DB2 10.5 for Linux, UNIX, and Windows
DB2 10.5 for Linux, UNIX, and Windows
Label-based access control (LBAC) can be used to protect rows of data, columns of data, or both. Data in a table can only be protected by security labels that are part of the security policy protecting the table. Data protection, including adding a security policy, can be done when creating the table or later by altering the table.
You can add a security policy to a table and protect data in that table as part of the same CREATE TABLE or ALTER TABLE statement.
As a general rule you are not allowed to protect data in such a way that your current LBAC credentials do not allow you to write to that data.
You can add a security policy to a table when you create the table by using the SECURITY POLICY clause of the CREATE TABLE statement. You can add a security policy to an existing table by using the ADD SECURITY POLICY clause of the ALTER TABLE statement. You do not need to have SECADM authority or have LBAC credentials to add a security policy to a table.
Security policies cannot be added to types of tables that cannot be protected by LBAC. See the overview of LBAC for a list of table types that cannot be protected by LBAC.
No more than one security policy can be added to any table.
You can allow protected rows in a new table by including a column with a data type of DB2SECURITYLABEL when you create the table. The CREATE TABLE statement must also add a security policy to the table. You do not need to have SECADM authority or have any LBAC credentials to create such a table.
You can allow protected rows in an existing table by adding a column that has a data type of DB2SECURITYLABEL. To add such a column, either the table must already be protected by a security policy or the ALTER TABLE statement that adds the column must also add a security policy to the table. When the column is added, the security label you hold for write access is used to protect all existing rows. If you do not hold a security label for write access that is part of the security policy protecting the table then you cannot add a column that has a data type of DB2SECURITYLABEL.
After a table has a column of type DB2SECURITYLABEL you protect each new row of data by storing a security label in that column. The details of how this works are described in the topics about inserting and updating LBAC protected data.

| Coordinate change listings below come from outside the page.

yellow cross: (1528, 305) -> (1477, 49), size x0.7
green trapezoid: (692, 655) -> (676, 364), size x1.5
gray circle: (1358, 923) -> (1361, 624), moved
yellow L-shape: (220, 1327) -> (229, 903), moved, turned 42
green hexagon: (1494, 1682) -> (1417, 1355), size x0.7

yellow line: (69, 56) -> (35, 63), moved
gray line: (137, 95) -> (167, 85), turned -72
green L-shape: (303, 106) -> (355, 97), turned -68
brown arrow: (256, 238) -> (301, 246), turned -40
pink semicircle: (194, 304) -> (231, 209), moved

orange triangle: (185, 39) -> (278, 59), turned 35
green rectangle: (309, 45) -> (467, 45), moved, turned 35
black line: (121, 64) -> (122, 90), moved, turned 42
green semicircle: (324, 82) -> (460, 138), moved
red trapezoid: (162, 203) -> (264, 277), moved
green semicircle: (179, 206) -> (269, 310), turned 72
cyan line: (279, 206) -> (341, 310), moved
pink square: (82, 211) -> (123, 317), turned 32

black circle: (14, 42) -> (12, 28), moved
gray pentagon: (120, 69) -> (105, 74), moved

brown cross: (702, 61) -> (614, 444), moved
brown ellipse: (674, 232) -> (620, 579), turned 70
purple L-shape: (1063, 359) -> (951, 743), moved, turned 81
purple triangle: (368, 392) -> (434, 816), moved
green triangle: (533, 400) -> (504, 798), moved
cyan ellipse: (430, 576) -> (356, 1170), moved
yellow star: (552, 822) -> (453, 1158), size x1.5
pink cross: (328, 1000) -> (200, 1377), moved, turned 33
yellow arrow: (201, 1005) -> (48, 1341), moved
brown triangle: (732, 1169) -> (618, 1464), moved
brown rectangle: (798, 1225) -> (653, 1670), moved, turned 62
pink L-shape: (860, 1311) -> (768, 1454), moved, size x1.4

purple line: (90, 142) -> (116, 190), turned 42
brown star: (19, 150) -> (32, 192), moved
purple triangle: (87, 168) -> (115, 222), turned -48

You must have LBAC credentials to insert rows into a table that has a column of type DB2SECURITYLABEL.
A column that has a data type of DB2SECURITYLABEL cannot be dropped and cannot be changed to any other data type.
You can protect a column when you create the table by using the SECURED WITH column option of the CREATE TABLE statement. You can add protection to an existing column by using the SECURED WITH option in an ALTER TABLE statement.
To protect a column with a particular security label you must have LBAC credentials that allow you to write to data protected by that security label. You do not have to have SECADM authority.
Columns can only be protected by security labels that are part of the security policy protecting the table. You cannot protect columns in a table that has no security policy. You are allowed to protect a table with a security policy and protect one or more columns in the same statement.
You can protect any number of the columns in a table but a column can be protected by no more than one security label.